Master plan: PLAN-dd.md Previous phase: PLAN-dd-phase-02-host-operands.md

Status: Complete (4375324 impl, 814197e tests)

Implementation note (correcting the Design below). The Design section assumed read_chain_virtual_cluster reads arbitrary unaligned offsets. That was wrong: read_raw_sectors (and the multi-sector branch of read_cluster_sectors) floored the start to a 512-byte sector and dropped sub-sector tails, so a window whose start/end was not 512-aligned (only possible when bs is not a multiple of 512) read the wrong bytes. Per the operator's choice of full arbitrary-bs parity, this was fixed at the root cause: both primitives now read an arbitrary sub-sector byte range (covering boundary sectors via a scratch, exact-byte copy), with the sector-aligned fast path byte-identical so other readers are unaffected. convert_to_raw uses a carry scheme (write whole output sectors per flush, carry the sub-sector remainder) and the host sizes dd raw output to round_up(out_vsize, 512) (qemu-img dd's rule, verified empirically). Result: windowed dd -O raw is byte- AND size-identical to qemu-img dd for any bs. For phase 4: the read primitives are already byte-accurate, so the structured writers only need the read-loop windowing + output-metadata/size handling, not another reader fix.

Prompt

Before responding to questions or discussion points in this document, explore the instar codebase thoroughly. Read relevant source files, understand existing patterns (VMM structure, guest operation layout, shared crate conventions, call table ABI, format parsing, test infrastructure), and ground your answers in what the code actually does today. Do not speculate about the codebase when you could read it instead. Flag any uncertainty explicitly rather than guessing.

Mission

Make the guest honour the dd input window for raw output. After this phase, instar dd with skip=/count=/non-default bs= is byte-identical to qemu-img dd for -O raw (the default), across the full window matrix — including sub-sector-aligned windows, short final blocks, and the empty-output (count=0 / skip-past-EOF) cases.

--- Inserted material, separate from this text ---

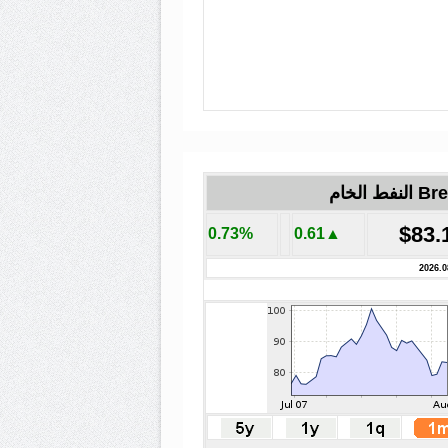
لنفط الخام
$83.
0.73%
▲0.61
2026.0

Today the guest's convert_to_raw copies [0, virtual_size) and ignores FLAG_DD_WINDOW and the window_start/window_end fields the host already writes. This phase teaches it to copy [window_start, window_end) to output offset 0, and fixes the host so dense raw output is truncated to the exact out_vsize.

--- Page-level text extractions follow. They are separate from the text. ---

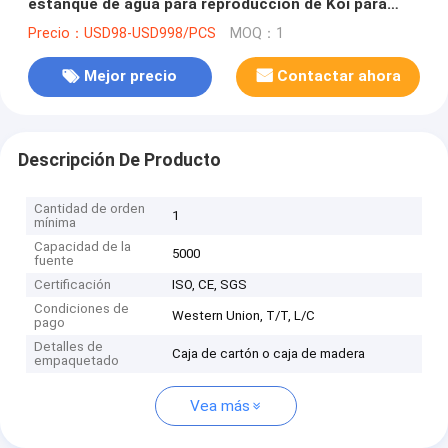
estanque de agua para reproducción de Koi para
sistema de acuicultura de recirculación de RAS
Precio：USD98-USD998/PCS
MOQ：1
acuapónico
Mejor precio
Contactar ahora
Descripción De Producto
Cantidad de orden
1
mínima
Capacidad de la
5000
fuente
Certificación
ISO, CE, SGS
Condiciones de
Western Union, T/T, L/C
pago
Detalles de
Caja de cartón o caja de madera
empaquetado
Vea más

Non-raw formats (-O qcow2|vmdk|vpc|vhdx) still ignore the window after this phase — they are phase 4. So windowed dd to a non-raw format remains incorrect until then; this is the documented intermediate state (see Caveat).

Design

The change is small because the hard parts are already handled

Grounding established two facts that make this phase a focused edit rather than a rewrite:

  1. read_chain_virtual_cluster (src/crates/qcow2/src/lib.rs ≈ 5044) reads an arbitrary byte count from an arbitrary byte offset — it computes intra_offset = virtual_offset % cluster_size and read_cluster_sectors copies sub-sector ranges. So the guest may read directly from an unaligned window_start (e.g. skip=1 bs=512 ⇒ 512); no floor-alignment or head-shift gymnastics are needed.
  2. Output addressing stays sector-aligned automatically. convert_to_raw accumulates a fixed output_sector_size per flush. If the loop starts at window_start and the output sector index is computed as (accum_start - window_start) / output_sector_size, then because each flush advances accum_start by exactly output_sector_size (small-cluster branch) or by chunk_size which is a power-of-two multiple of output_sector_size (large-cluster branch), (accum_start - window_start) is always a whole multiple of output_sector_size. The output sectors come out 0, 1, 2, … with no sub-sector misalignment, regardless of how unaligned window_start is.

Guest edit: convert_to_raw (src/operations/convert/src/main.rs ≈ 1465)

Introduce a read window (read_start, read_end):

  • The caller (the convert main dispatch, where the config is read) computes let (read_start, read_end) = if config.has_dd_window() { (config.window_start, config.window_end) } else { (0, virtual_size) }; and passes both into convert_to_raw. For normal convert this is (0, virtual_size) — identical to today.
  • In convert_to_raw, replace the loop's use of 0 and virtual_size:
  • let mut virtual_offset: u64 = read_start;
  • while virtual_offset < read_end {
  • let remaining = read_end - virtual_offset; (chunk clamp)
  • let should_flush = accum_bytes >= output_sector_size as u64 || virtual_offset >= read_end;
  • let total_chunks = (read_end - read_start + chunk_size - 1) / chunk_size; (progress denominator; guard read_end > read_start to avoid div-by-zero — see empty case below)
  • Output addressing: `let output_first_sector = (accum_start
    • read_start) / output_sector_size as u64;`
  • Everything else (zero-skip check — inactive for dense dd — the partial-final-sector padding, the output_capacity break, the per-sector write loop) is unchanged. accum_start is still set to virtual_offset on the first chunk of an accumulation, so for the first flush accum_start == read_start ⇒ output sector 0.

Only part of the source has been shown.